In some very real ways my encounters with synchronicities have changed “the game” for me. I had experienced them quite a bit in my twenties, but during my graduate training as a psychotherapist, they subsided. I was focused on being a professional person and I had no place for those strange coincidences. I did not, at this time, even know that there was a word for these odd occurrences. As I developed my private practice, I was very content, thank you, with my own little version of “the game.” I had my black and white niche down pretty well. I was a psychotherapist with a successful private practice. I had a waiting list of people to see me. I was secure, if not smug, in my position. Although I still occasionally experienced synchronistic events, they did not, in the least, threaten my logical view of the universe. And then she showed up. A referral from another therapist, Sue (not her real name) had been referred to me for long standing depression and paranoia.
The Fire‑Starter
In our first session, Sue told me that inexplicable fires often broke out in her vicinity. This un‑witting starting of fires was a great source of consternation for her, and she had the “up‑tight” presence of paranoid‑type personalities.
As a logically biased therapist I assumed she was simply deluded about the fire thing, but encouraged her to continue talking. It turned out that when she was about seven years old, she accidentally burned her family’s house down to the ground.

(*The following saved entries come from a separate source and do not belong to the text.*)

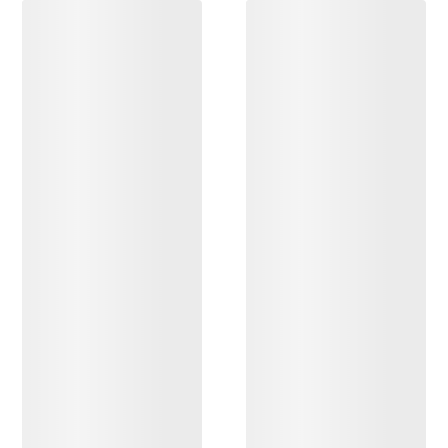
DESCUBRIR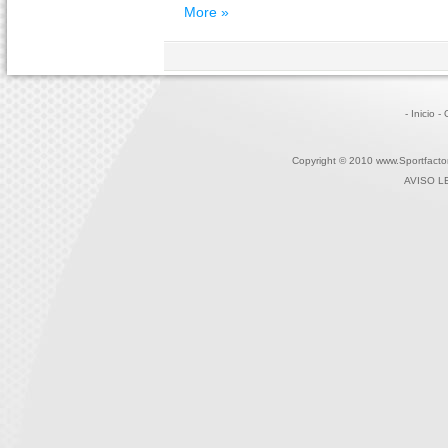
More »
- Inicio
-
Copyright © 2010 www.Sportfactor
AVISO L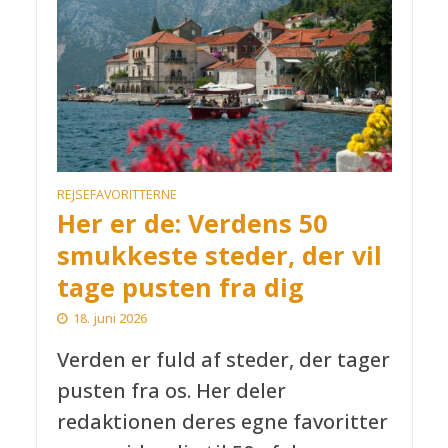
REJSEFAVORITTERNE
Her er de: Verdens 50
smukkeste steder, der vil
tage pusten fra dig
18. juni 2026
Verden er fuld af steder, der tager
pusten fra os. Her deler
redaktionen deres egne favoritter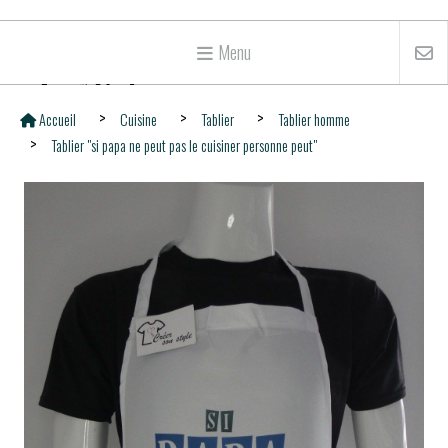
Menu
Accueil
Cuisine
Tablier
Tablier homme
Tablier "si papa ne peut pas le cuisiner personne peut"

From that point on she was afraid of fire, especially the ones that seemed to break out around her for no good reason.
Now I always had a candle burning in my therapy office, a symbol and a reminder for me of the “light of awareness,” a light that I was continually striving to attain on behalf of my clients as well as myself. This candle sat on the mantle of a fireplace. As we continued to talk, I heard an odd explosion from that vicinity of the office. I glanced over and saw to my horror that the candle had exploded and flaming hot wax was all over the mantle. In disbelief, I watched a river of burning wax streaming onto the wooden floor. I leapt to my feet and put out the fire.She said, “I told you so!”